The report noted: “Within Europe all e-mail, telephone and fax communications are routinely intercepted by the United States National Security Agency, transferring all target information from the European mainland via the strategic hub of London, then by satellite to Fort Meade in Maryland via the crucial hub at Menwith Hill, in the North York moors in the UK.

“The ECHELON system forms part of the UKUSA system but unlike many of the electronic spy systems developed during the Cold War, ECHELON was designed primarily for non-military targets: governments, organizations and businesses in virtually every country.”

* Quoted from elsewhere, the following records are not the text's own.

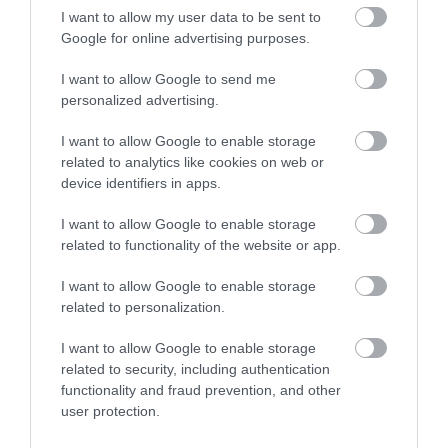
I want to allow my user data to be sent to
fungovanie žeraviacich sviečok. Neistý technický
Google for online advertising purposes.
stav motora (kompresného pomeru) tiež môže
sťažiť studený štart, preto ho treba skontrolovať
I want to allow Google to send me
v odbornom servise.
personalized advertising.
I want to allow Google to enable storage
related to analytics like cookies on web or
device identifiers in apps.
AUTO
ZIMA
STAROSTLIVOSŤ
RADY A TIPY
DIESEL
I want to allow Google to enable storage
related to functionality of the website or app.
I want to allow Google to enable storage
related to personalization.
I want to allow Google to enable storage
related to security, including authentication
functionality and fraud prevention, and other
user protection.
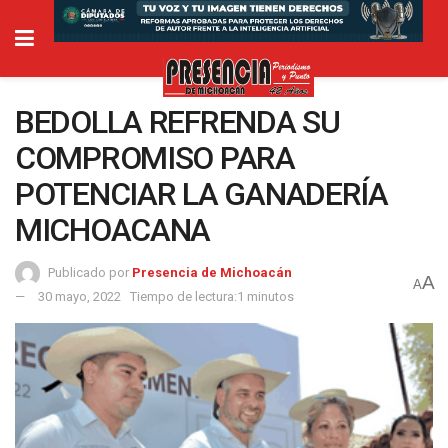
BEDOLLA REFRENDA SU
COMPROMISO PARA
POTENCIAR LA GANADERÍA
MICHOACANA
Publicado por
Presencia de Michoacán
A
A
30 mayo, 2022
Tiempo de lectura:1 minutos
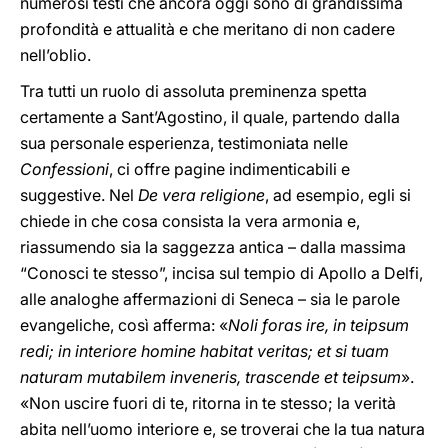
numerosi testi che ancora oggi sono di grandissima
profondità e attualità e che meritano di non cadere
nell’oblio.
Tra tutti un ruolo di assoluta preminenza spetta
certamente a Sant’Agostino, il quale, partendo dalla
sua personale esperienza, testimoniata nelle
Confessioni
, ci offre pagine indimenticabili e
suggestive. Nel
De vera religione
, ad esempio, egli si
chiede in che cosa consista la vera armonia e,
riassumendo sia la saggezza antica – dalla massima
“Conosci te stesso”, incisa sul tempio di Apollo a Delfi,
alle analoghe affermazioni di Seneca – sia le parole
evangeliche, così afferma: «
Noli foras ire, in teipsum
redi; in interiore homine habitat veritas; et si tuam
naturam mutabilem inveneris, trascende et teipsum
».
«Non uscire fuori di te, ritorna in te stesso; la verità
abita nell’uomo interiore e, se troverai che la tua natura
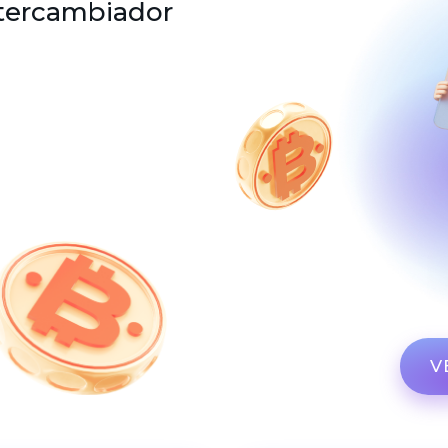
ntercambiador
V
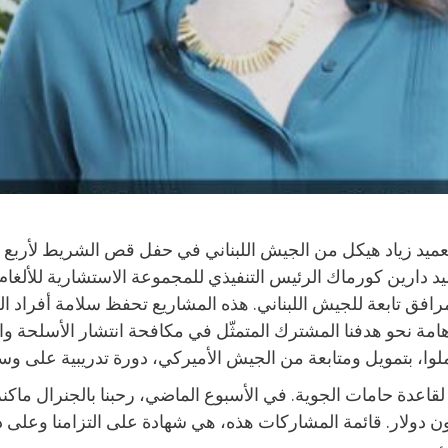
د زياد هيكل من الجيش اللبناني في حفل قص الشريط لأربع منش
افق تابعة للجيش اللبناني. هذه المشاريع تحفظ سلامة أفراد الجي
امة نحو هدفنا المشترك المتمثّل في مكافحة انتشار الأسلحة و
لوا، بتمويل ومتابعة من الجيش الأميركي، دورة تدريبية على وسا
 لقاعدة حامات الجوية. في الأسبوع الماضي، رحبنا بالجنرال ماكنز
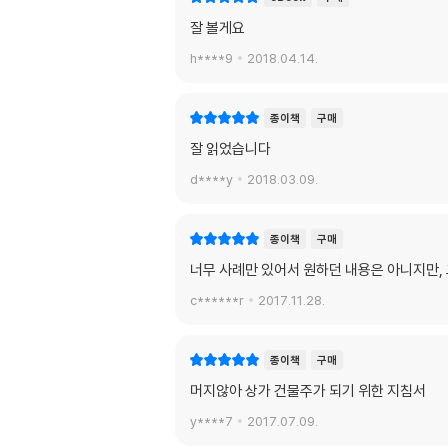
잘 볼게요
h****9
2018.04.14.
종이책
구매
잘 읽었습니다
d****y
2018.03.09.
종이책
구매
너무 사례만 있어서 원하던 내용은 아니지만, 
c******r
2017.11.28.
종이책
구매
머지않아 상가 건물주가 되기 위한 지침서
y****7
2017.07.09.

An interesting sidebar appeared in the International Herald Tribune under the headline, “Big Corporate Brother: It Knows More About You Than You Think.” The story details Acxiom Corp, which was a humongous information service hidden in the Ozark foothills. Twenty-four hours a day, Acxiom electronically gathered and sorts all kinds of data about 196 million Americans. Credit card transactions and magazine subscriptions, telephone numbers, real estate records, automotive data, hunting, business and fishing licenses, consumer surveys and demographic detail that would make a marketing department’s research manager salivate. This relatively new (legal) enterprise was known as “data warehousing” or “data-mining”, and it underscores the cruel reality that the fiction of personal privacy has become obsolete. Technology’s ability to collect and analyze data has made privacy a quaint albeit interesting dinosaur.

The Tribune reported that “Axciom can often determine whether an American owns a dog or cat, enjoys camping or gourmet cooking, reads the Bible or lots of other books. It can often pinpoint an American’s occupation, car and favorite vacations. By analyzing the equivalent of billions of pages of data, it often projects for its customers who should be offered a credit card or who is likely to buy a computer.”

Most of this information is from y 1998 piece.  Echelon has developed, matured, and morphed into a much more powerful hybrid. ‘Carnivore’ was software to help triage the cacophony of data. Vault 7 and ‘Umbrage’ are logical (some would argue “insidious”) growth.